EXERCISE DESCRIPTION: Copy every line below where the string "sonhávamos" is found.

■ ■ ■ ■ ■

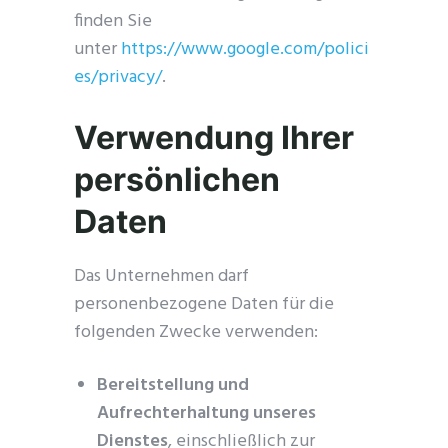
finden Sie
unter
https://www.google.com/polici
es/privacy/
.
Verwendung Ihrer
persönlichen
Daten
Das Unternehmen darf
personenbezogene Daten für die
folgenden Zwecke verwenden:
Bereitstellung und
Aufrechterhaltung unseres
Dienstes
, einschließlich zur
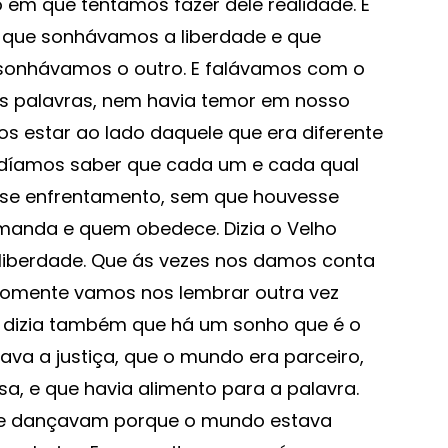
m que tentamos fazer dele realidade. E
es que sonhávamos a liberdade e que
sonhávamos o outro. E falávamos com o
as palavras, nem havia temor em nosso
s estar ao lado daquele que era diferente
díamos saber que cada um e cada qual
sse enfrentamento, sem que houvesse
anda e quem obedece. Dizia o Velho
liberdade. Que ás vezes nos damos conta
 somente vamos nos lembrar outra vez
E dizia também que há um sonho que é o
ava a justiça, que o mundo era parceiro,
sa, e que havia alimento para a palavra.
 e dançavam porque o mundo estava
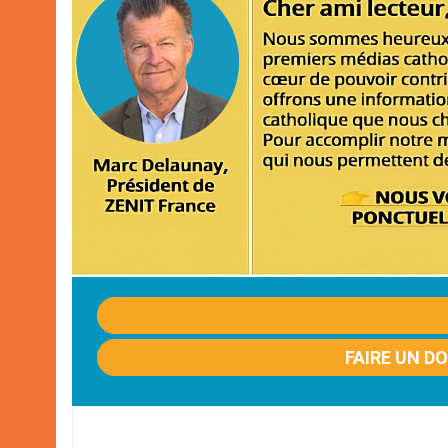
FAIRE UN D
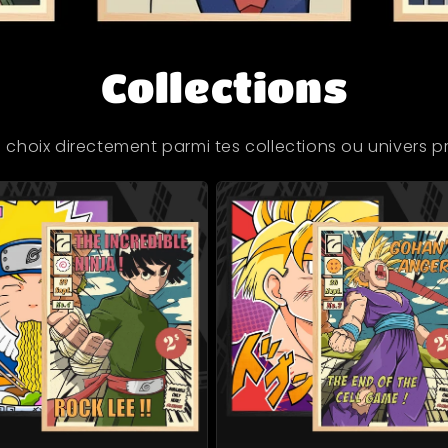
Collections
n choix directement parmi tes collections ou univers pr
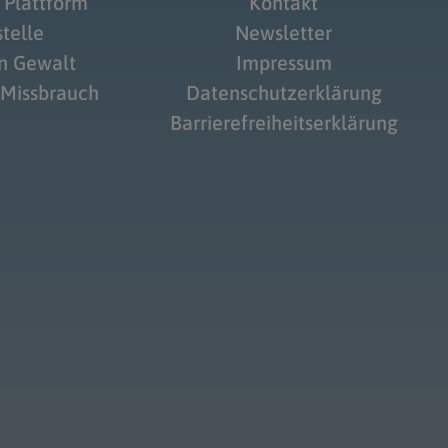
 Plattform
Kontakt
telle
Newsletter
on Gewalt
Impressum
 Missbrauch
Datenschutzerklärung
Barrierefreiheitserklärung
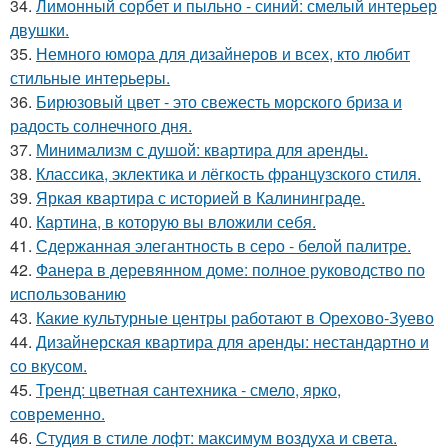
34.
Лимонный сорбет и пыльно - синий: смелый интерьер
двушки.
35.
Немного юмора для дизайнеров и всех, кто любит
стильные интерьеры.
36.
Бирюзовый цвет - это свежесть морского бриза и
радость солнечного дня.
37.
Минимализм с душой: квартира для аренды.
38.
Классика, эклектика и лёгкость французского стиля.
39.
Яркая квартира с историей в Калининграде.
40.
Картина, в которую вы вложили себя.
41.
Сдержанная элегантность в серо - белой палитре.
42.
Фанера в деревянном доме: полное руководство по
использованию
43.
Какие культурные центры работают в Орехово-Зуево
44.
Дизайнерская квартира для аренды: нестандартно и
со вкусом.
45.
Тренд: цветная сантехника - смело, ярко,
современно.
46.
Студия в стиле лофт: максимум воздуха и света.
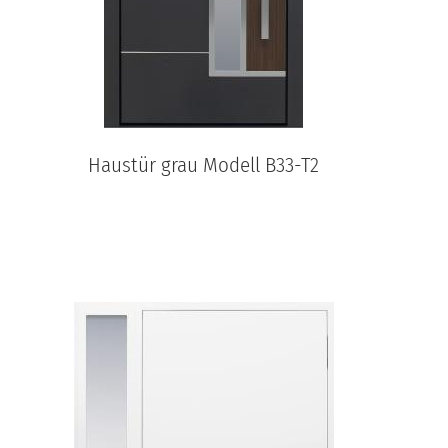
Haustür grau Modell B33-T2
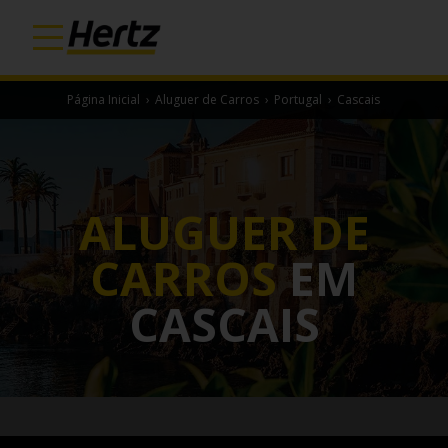
Página Inicial
›
Aluguer de Carros
›
Portugal
›
Cascais
ALUGUER DE
CARROS
EM
CASCAIS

■ ■ ■ ■ ■

RESPONSE AREA:
es que sonhávamos a liberdade e que
sonhávamos o outro. E falávamos com o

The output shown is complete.